Bei den Protesten der letzten Tage sind – gemäss offiziellen Zahlen – 20 Menschen ums Leben gekommen, über 800 wurden verletzt, 87 sind verschwunden. Besonders betroffen ist die drittgrösste Stadt Cali. Die Zahl der Toten im Land wird weiter steigen und dies nicht nur, weil die Proteste andauern. Verschiedene Quellen sprechen schon jetzt von über dreissig Toten und viel mehr Verletzten. Ausserdem wird von Attacken gegen die Presse, sexueller Gewalt der Polizei gegenüber Festgenommenen sowie Folter berichtet. Klar sichtbar sind die enormen Sachschäden, die auch von Gruppen stammen, die das Chaos für ihre Zwecke ausnützen: angezündete Busse, zerstörte Haltestellen, eingeschlagene Scheiben, geplünderte Geschäfte etc.

Was haben die Proteste bewirkt?

Am 2. Mai zog Präsident Duque die Reform zurück. Er sucht nun den Dialog mit allen Beteiligten, um einen stärker auf Konsens ausgerichteten Reformvorschlag auszuarbeiten. Als ersten Schritt hat er nach dem Rücktritt des Finanzministers einen neuen Verantwortlichen für die Reform eingesetzt. Aber elf Monate vor den nächsten Präsidentschaftswahlen hat er mit diesem ungeliebten Thema einen politisch schweren Stand.

Die Proteste gehen weiter

Trotz dieser Dialogbereitschaft gehen die Menschen auch in den nächsten Tagen weiter auf die Strasse.
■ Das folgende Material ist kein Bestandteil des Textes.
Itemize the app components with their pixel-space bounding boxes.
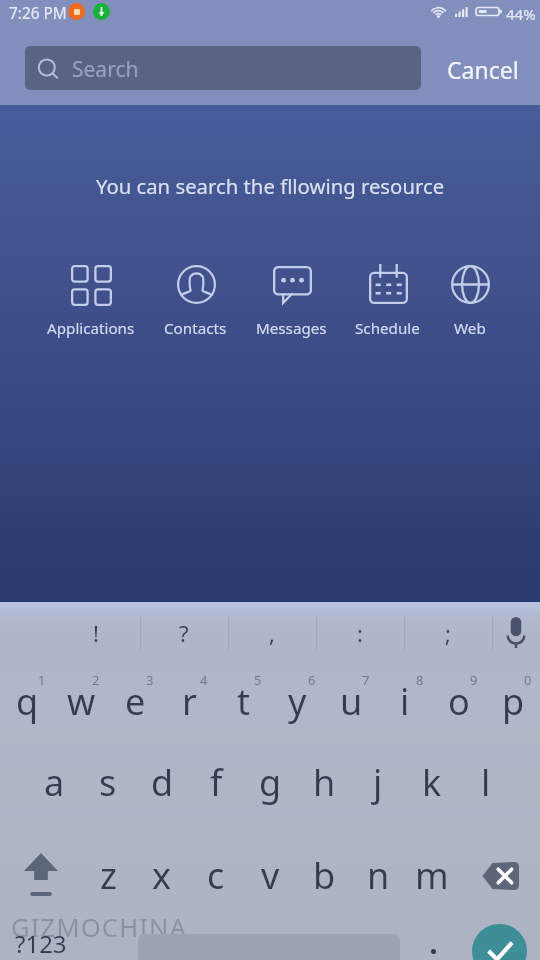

Der nächste nationale Streiktag ist heute. Die Steuerreform hat ein Fass wieder zum Überlaufen gebracht, das schon lange übervoll war. Die aktuellen Proteste sind denn auch die Fortsetzung der grossen Demonstrationen von Ende 2019, bei denen es unter anderem um die verschleppte Umsetzung der Friedensverträge mit der FARC-Guerilla ging, das marode Pensions-, Gesundheits- und Bildungssystem sowie die grossen wirtschaftlichen Ungleichheiten im Land. 2021 sind noch mehr Themen dazugekommen. Kolumbien wird – trotz Pandemie – so schnell nicht zur Ruhe kommen.

One thought

  1. Die schwierige Lage in Kolumbien wird sogar in den hiesigen Zeitungen kommentiert. Die Pandemie ist eigentlich überall zu einem Auslöser von schwelenden Konflikten geworden.